» **WORK TO COMPLETE**
All that is needed is the run of lines from the top of the entries to the line with "Geräte angelegt. (Ausnahme", that line included, repeated exactly and free of pictures.

» **DATASET RECORDS**
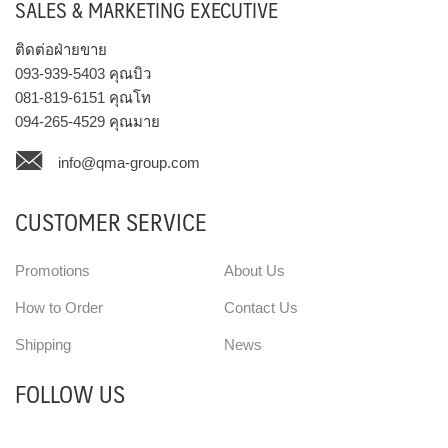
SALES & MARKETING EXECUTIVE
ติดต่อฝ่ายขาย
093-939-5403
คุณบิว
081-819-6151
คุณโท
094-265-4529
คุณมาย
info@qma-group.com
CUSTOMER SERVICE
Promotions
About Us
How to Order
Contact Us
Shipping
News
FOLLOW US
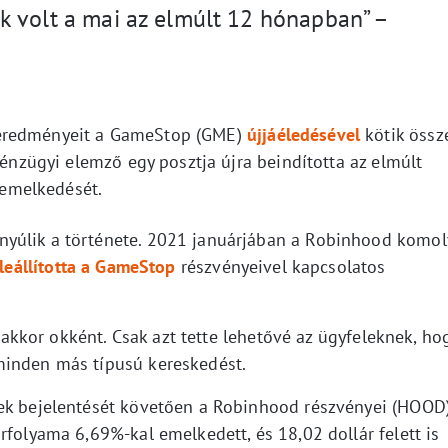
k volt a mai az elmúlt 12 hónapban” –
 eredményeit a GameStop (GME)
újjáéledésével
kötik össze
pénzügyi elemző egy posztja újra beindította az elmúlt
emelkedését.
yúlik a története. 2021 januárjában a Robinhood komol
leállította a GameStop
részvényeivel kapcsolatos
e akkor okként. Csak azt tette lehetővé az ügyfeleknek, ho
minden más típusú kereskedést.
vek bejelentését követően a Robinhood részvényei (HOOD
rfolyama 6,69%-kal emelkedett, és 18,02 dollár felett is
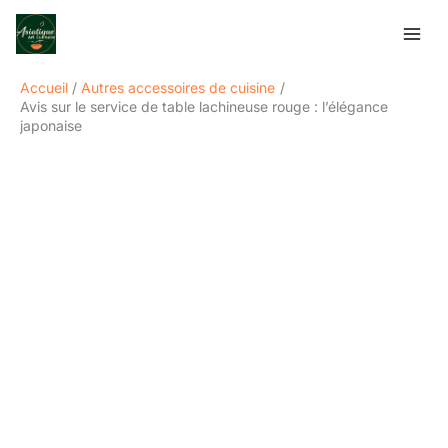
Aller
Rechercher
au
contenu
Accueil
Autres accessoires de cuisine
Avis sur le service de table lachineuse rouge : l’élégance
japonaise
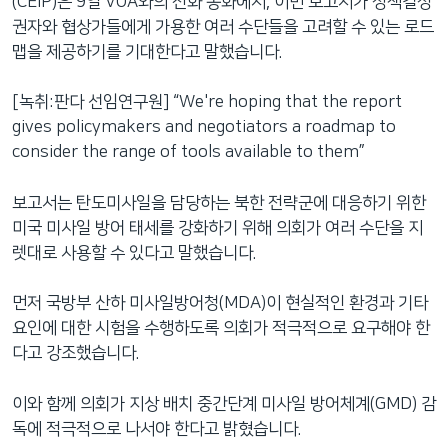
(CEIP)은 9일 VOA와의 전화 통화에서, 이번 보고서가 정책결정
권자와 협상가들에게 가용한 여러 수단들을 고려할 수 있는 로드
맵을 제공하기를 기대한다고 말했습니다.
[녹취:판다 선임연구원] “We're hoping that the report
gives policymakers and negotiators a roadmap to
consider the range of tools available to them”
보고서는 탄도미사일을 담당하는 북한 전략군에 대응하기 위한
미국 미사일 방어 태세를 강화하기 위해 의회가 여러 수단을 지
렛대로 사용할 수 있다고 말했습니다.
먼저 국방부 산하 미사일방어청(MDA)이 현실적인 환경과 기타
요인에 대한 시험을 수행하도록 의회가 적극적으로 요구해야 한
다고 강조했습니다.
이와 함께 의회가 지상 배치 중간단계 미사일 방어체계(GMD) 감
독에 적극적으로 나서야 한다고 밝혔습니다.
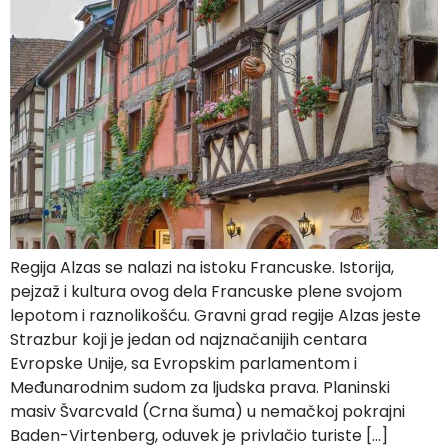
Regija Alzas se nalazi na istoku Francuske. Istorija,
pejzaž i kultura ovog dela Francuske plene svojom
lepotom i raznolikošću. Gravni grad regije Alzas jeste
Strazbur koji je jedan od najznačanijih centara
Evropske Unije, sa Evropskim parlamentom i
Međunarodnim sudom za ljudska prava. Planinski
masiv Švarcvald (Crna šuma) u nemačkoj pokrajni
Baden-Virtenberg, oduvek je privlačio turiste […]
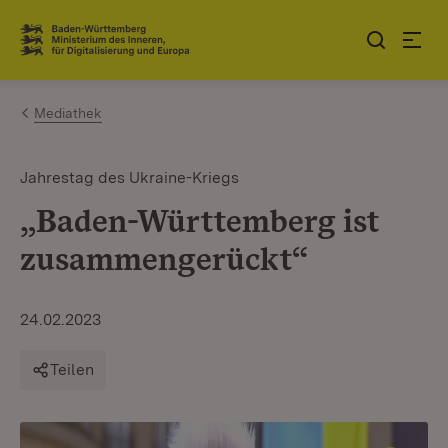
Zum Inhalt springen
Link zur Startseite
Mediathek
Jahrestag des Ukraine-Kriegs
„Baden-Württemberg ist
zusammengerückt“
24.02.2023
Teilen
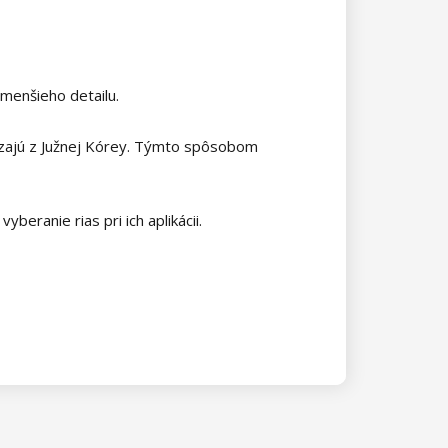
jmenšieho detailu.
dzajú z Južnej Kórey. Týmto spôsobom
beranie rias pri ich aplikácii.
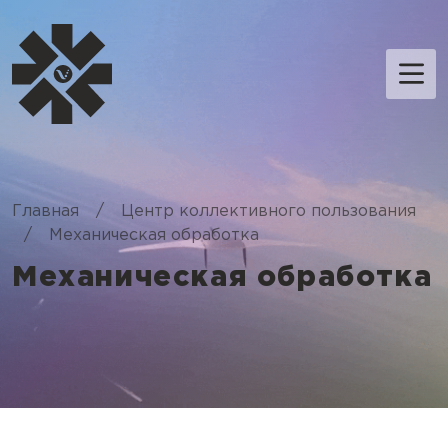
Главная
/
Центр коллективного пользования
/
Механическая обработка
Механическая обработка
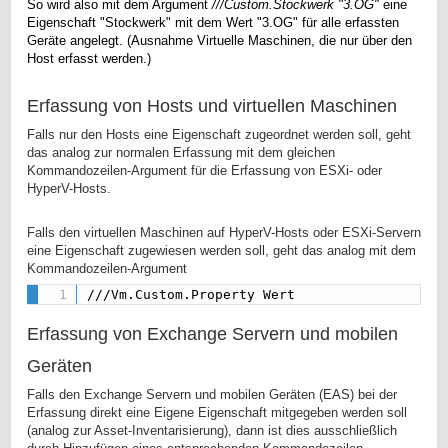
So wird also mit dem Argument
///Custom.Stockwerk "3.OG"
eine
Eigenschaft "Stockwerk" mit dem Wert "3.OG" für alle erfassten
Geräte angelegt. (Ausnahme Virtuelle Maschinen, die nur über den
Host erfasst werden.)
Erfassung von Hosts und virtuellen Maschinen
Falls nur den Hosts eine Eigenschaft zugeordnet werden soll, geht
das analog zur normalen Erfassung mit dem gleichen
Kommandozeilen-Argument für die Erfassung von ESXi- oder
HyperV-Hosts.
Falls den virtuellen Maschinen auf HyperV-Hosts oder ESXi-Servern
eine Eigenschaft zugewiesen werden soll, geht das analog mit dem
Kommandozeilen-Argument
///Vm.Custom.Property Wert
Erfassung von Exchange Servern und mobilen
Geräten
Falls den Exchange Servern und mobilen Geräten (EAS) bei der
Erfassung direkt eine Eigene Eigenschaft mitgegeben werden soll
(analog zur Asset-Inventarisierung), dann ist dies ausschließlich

» **SOLVED EXERCISE**
SALES & MARKETING EXECUTIVE
ติดต่อฝ่ายขาย
093-939-5403
คุณบิว
081-819-6151
คุณโท
094-265-4529
คุณมาย
info@qma-group.com
CUSTOMER SERVICE
Promotions
About Us
How to Order
Contact Us
Shipping
News
FOLLOW US
k volt a mai az elmúlt 12 hónapban” –
 eredményeit a GameStop (GME)
újjáéledésével
kötik össze
pénzügyi elemző egy posztja újra beindította az elmúlt
emelkedését.
yúlik a története. 2021 januárjában a Robinhood komol
leállította a GameStop
részvényeivel kapcsolatos
e akkor okként. Csak azt tette lehetővé az ügyfeleknek, ho
minden más típusú kereskedést.
vek bejelentését követően a Robinhood részvényei (HOOD
rfolyama 6,69%-kal emelkedett, és 18,02 dollár felett is
Aller
Rechercher
au
contenu
Accueil
Autres accessoires de cuisine
Avis sur le service de table lachineuse rouge : l’élégance
japonaise
(CEIP)은 9일 VOA와의 전화 통화에서, 이번 보고서가 정책결정
권자와 협상가들에게 가용한 여러 수단들을 고려할 수 있는 로드
맵을 제공하기를 기대한다고 말했습니다.
[녹취:판다 선임연구원] “We're hoping that the report
gives policymakers and negotiators a roadmap to
consider the range of tools available to them”
보고서는 탄도미사일을 담당하는 북한 전략군에 대응하기 위한
미국 미사일 방어 태세를 강화하기 위해 의회가 여러 수단을 지
렛대로 사용할 수 있다고 말했습니다.
먼저 국방부 산하 미사일방어청(MDA)이 현실적인 환경과 기타
요인에 대한 시험을 수행하도록 의회가 적극적으로 요구해야 한
다고 강조했습니다.
이와 함께 의회가 지상 배치 중간단계 미사일 방어체계(GMD) 감
독에 적극적으로 나서야 한다고 밝혔습니다.
Regija Alzas se nalazi na istoku Francuske. Istorija,
pejzaž i kultura ovog dela Francuske plene svojom
lepotom i raznolikošću. Gravni grad regije Alzas jeste
Strazbur koji je jedan od najznačanijih centara
Evropske Unije, sa Evropskim parlamentom i
Međunarodnim sudom za ljudska prava. Planinski
masiv Švarcvald (Crna šuma) u nemačkoj pokrajni
Baden-Virtenberg, oduvek je privlačio turiste […]
Zum Inhalt springen
Link zur Startseite
Mediathek
Jahrestag des Ukraine-Kriegs
„Baden-Württemberg ist
zusammengerückt“
24.02.2023
Teilen
jmenšieho detailu.
dzajú z Južnej Kórey. Týmto spôsobom
beranie rias pri ich aplikácii.
Главная
/
Центр коллективного пользования
/
Механическая обработка
Механическая обработка
So wird also mit dem Argument
///Custom.Stockwerk "3.OG"
eine
Eigenschaft "Stockwerk" mit dem Wert "3.OG" für alle erfassten
Geräte angelegt. (Ausnahme Virtuelle Maschinen, die nur über den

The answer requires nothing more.